[Page-level text extractions]
"""

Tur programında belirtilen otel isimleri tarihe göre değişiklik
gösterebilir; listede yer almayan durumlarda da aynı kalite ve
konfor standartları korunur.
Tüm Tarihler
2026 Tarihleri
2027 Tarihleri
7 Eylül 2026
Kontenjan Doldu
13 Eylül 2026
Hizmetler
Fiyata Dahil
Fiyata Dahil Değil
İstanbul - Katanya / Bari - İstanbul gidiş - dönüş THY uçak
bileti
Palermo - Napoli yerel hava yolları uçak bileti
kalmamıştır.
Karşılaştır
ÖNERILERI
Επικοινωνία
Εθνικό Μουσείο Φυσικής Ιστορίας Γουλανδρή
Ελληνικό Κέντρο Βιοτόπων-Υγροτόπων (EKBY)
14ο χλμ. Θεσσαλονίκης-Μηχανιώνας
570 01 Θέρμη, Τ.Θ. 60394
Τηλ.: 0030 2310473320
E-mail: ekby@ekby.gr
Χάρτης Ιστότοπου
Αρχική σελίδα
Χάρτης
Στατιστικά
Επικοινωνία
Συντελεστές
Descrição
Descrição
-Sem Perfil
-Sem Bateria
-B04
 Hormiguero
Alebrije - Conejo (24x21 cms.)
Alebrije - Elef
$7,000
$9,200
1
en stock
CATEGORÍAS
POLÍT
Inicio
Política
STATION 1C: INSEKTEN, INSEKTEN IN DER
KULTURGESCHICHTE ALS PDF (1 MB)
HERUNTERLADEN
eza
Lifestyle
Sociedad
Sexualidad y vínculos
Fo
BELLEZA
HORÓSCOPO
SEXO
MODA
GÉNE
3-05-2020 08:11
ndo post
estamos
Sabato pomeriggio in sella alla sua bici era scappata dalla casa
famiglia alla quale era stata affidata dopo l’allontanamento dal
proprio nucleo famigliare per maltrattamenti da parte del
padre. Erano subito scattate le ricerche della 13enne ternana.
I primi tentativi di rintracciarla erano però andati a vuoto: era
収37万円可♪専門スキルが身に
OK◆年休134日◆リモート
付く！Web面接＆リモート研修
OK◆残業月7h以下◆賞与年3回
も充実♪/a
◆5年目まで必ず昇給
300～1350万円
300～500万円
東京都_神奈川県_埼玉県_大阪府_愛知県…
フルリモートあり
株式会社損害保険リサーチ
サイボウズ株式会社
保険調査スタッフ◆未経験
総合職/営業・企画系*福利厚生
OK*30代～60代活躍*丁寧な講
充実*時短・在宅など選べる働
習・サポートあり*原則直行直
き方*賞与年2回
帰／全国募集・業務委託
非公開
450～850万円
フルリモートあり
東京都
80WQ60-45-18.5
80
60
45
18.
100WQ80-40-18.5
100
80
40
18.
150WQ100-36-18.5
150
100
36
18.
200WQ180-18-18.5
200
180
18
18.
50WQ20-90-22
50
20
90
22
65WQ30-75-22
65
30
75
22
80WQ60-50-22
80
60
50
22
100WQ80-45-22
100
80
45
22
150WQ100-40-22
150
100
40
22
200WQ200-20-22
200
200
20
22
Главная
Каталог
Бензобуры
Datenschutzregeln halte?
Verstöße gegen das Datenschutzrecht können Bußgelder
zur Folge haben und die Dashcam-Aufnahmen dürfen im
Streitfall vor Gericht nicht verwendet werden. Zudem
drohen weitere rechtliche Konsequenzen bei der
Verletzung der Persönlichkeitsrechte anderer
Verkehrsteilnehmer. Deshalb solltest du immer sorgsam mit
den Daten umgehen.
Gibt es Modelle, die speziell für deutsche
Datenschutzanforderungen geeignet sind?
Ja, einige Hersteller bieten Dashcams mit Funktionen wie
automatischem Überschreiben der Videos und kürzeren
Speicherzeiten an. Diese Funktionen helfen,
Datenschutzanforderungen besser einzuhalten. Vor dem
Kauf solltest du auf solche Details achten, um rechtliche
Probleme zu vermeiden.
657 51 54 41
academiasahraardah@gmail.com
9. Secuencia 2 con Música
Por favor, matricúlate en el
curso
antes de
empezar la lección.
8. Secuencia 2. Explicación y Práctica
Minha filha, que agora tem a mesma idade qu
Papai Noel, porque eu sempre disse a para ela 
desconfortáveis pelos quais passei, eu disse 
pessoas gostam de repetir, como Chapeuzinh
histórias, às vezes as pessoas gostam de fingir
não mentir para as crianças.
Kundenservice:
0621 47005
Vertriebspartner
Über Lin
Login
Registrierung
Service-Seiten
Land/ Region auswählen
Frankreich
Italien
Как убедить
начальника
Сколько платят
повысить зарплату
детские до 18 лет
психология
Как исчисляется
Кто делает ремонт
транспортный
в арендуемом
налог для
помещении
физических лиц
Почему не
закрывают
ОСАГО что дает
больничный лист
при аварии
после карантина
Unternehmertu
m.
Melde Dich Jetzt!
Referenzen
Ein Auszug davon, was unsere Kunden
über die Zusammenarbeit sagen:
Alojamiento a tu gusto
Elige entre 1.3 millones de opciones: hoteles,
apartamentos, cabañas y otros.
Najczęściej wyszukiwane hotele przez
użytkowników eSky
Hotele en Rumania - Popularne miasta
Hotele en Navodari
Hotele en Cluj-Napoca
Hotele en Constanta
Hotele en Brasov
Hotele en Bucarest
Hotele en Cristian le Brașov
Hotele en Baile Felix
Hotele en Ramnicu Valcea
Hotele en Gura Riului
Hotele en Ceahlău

"""

**ACTIVITY:**
Please retype every entry above exactly as it stands.

**COMPLETED TASK:**
Tur programında belirtilen otel isimleri tarihe göre değişiklik
gösterebilir; listede yer almayan durumlarda da aynı kalite ve
konfor standartları korunur.
Tüm Tarihler
2026 Tarihleri
2027 Tarihleri
7 Eylül 2026
Kontenjan Doldu
13 Eylül 2026
Hizmetler
Fiyata Dahil
Fiyata Dahil Değil
İstanbul - Katanya / Bari - İstanbul gidiş - dönüş THY uçak
bileti
Palermo - Napoli yerel hava yolları uçak bileti
kalmamıştır.
Karşılaştır
ÖNERILERI
Επικοινωνία
Εθνικό Μουσείο Φυσικής Ιστορίας Γουλανδρή
Ελληνικό Κέντρο Βιοτόπων-Υγροτόπων (EKBY)
14ο χλμ. Θεσσαλονίκης-Μηχανιώνας
570 01 Θέρμη, Τ.Θ. 60394
Τηλ.: 0030 2310473320
E-mail: ekby@ekby.gr
Χάρτης Ιστότοπου
Αρχική σελίδα
Χάρτης
Στατιστικά
Επικοινωνία
Συντελεστές
Descrição
Descrição
-Sem Perfil
-Sem Bateria
-B04
 Hormiguero
Alebrije - Conejo (24x21 cms.)
Alebrije - Elef
$7,000
$9,200
1
en stock
CATEGORÍAS
POLÍT
Inicio
Política
STATION 1C: INSEKTEN, INSEKTEN IN DER
KULTURGESCHICHTE ALS PDF (1 MB)
HERUNTERLADEN
eza
Lifestyle
Sociedad
Sexualidad y vínculos
Fo
BELLEZA
HORÓSCOPO
SEXO
MODA
GÉNE
3-05-2020 08:11
ndo post
estamos
Sabato pomeriggio in sella alla sua bici era scappata dalla casa
famiglia alla quale era stata affidata dopo l’allontanamento dal
proprio nucleo famigliare per maltrattamenti da parte del
padre. Erano subito scattate le ricerche della 13enne ternana.
I primi tentativi di rintracciarla erano però andati a vuoto: era
収37万円可♪専門スキルが身に
OK◆年休134日◆リモート
付く！Web面接＆リモート研修
OK◆残業月7h以下◆賞与年3回
も充実♪/a
◆5年目まで必ず昇給
300～1350万円
300～500万円
東京都_神奈川県_埼玉県_大阪府_愛知県…
フルリモートあり
株式会社損害保険リサーチ
サイボウズ株式会社
保険調査スタッフ◆未経験
総合職/営業・企画系*福利厚生
OK*30代～60代活躍*丁寧な講
充実*時短・在宅など選べる働
習・サポートあり*原則直行直
き方*賞与年2回
帰／全国募集・業務委託
非公開
450～850万円
フルリモートあり
東京都
80WQ60-45-18.5
80
60
45
18.
100WQ80-40-18.5
100
80
40
18.
150WQ100-36-18.5
150
100
36
18.
200WQ180-18-18.5
200
180
18
18.
50WQ20-90-22
50
20
90
22
65WQ30-75-22
65
30
75
22
80WQ60-50-22
80
60
50
22
100WQ80-45-22
100
80
45
22
150WQ100-40-22
150
100
40
22
200WQ200-20-22
200
200
20
22
Главная
Каталог
Бензобуры
Datenschutzregeln halte?
Verstöße gegen das Datenschutzrecht können Bußgelder
zur Folge haben und die Dashcam-Aufnahmen dürfen im
Streitfall vor Gericht nicht verwendet werden. Zudem
drohen weitere rechtliche Konsequenzen bei der
Verletzung der Persönlichkeitsrechte anderer
Verkehrsteilnehmer. Deshalb solltest du immer sorgsam mit
den Daten umgehen.
Gibt es Modelle, die speziell für deutsche
Datenschutzanforderungen geeignet sind?
Ja, einige Hersteller bieten Dashcams mit Funktionen wie
automatischem Überschreiben der Videos und kürzeren
Speicherzeiten an. Diese Funktionen helfen,
Datenschutzanforderungen besser einzuhalten. Vor dem
Kauf solltest du auf solche Details achten, um rechtliche
Probleme zu vermeiden.
657 51 54 41
academiasahraardah@gmail.com
9. Secuencia 2 con Música
Por favor, matricúlate en el
curso
antes de
empezar la lección.
8. Secuencia 2. Explicación y Práctica
Minha filha, que agora tem a mesma idade qu
Papai Noel, porque eu sempre disse a para ela 
desconfortáveis pelos quais passei, eu disse 
pessoas gostam de repetir, como Chapeuzinh
histórias, às vezes as pessoas gostam de fingir
não mentir para as crianças.
Kundenservice:
0621 47005
Vertriebspartner
Über Lin
Login
Registrierung
Service-Seiten
Land/ Region auswählen
Frankreich
Italien
Как убедить
начальника
Сколько платят
повысить зарплату
детские до 18 лет
психология
Как исчисляется
Кто делает ремонт
транспортный
в арендуемом
налог для
помещении
физических лиц
Почему не
закрывают
ОСАГО что дает
больничный лист
при аварии
после карантина
Unternehmertu
m.
Melde Dich Jetzt!
Referenzen
Ein Auszug davon, was unsere Kunden
über die Zusammenarbeit sagen:
Alojamiento a tu gusto
Elige entre 1.3 millones de opciones: hoteles,
apartamentos, cabañas y otros.
Najczęściej wyszukiwane hotele przez
użytkowników eSky
Hotele en Rumania - Popularne miasta
Hotele en Navodari
Hotele en Cluj-Napoca
Hotele en Constanta
Hotele en Brasov
Hotele en Bucarest
Hotele en Cristian le Brașov
Hotele en Baile Felix
Hotele en Ramnicu Valcea
Hotele en Gura Riului
Hotele en Ceahlău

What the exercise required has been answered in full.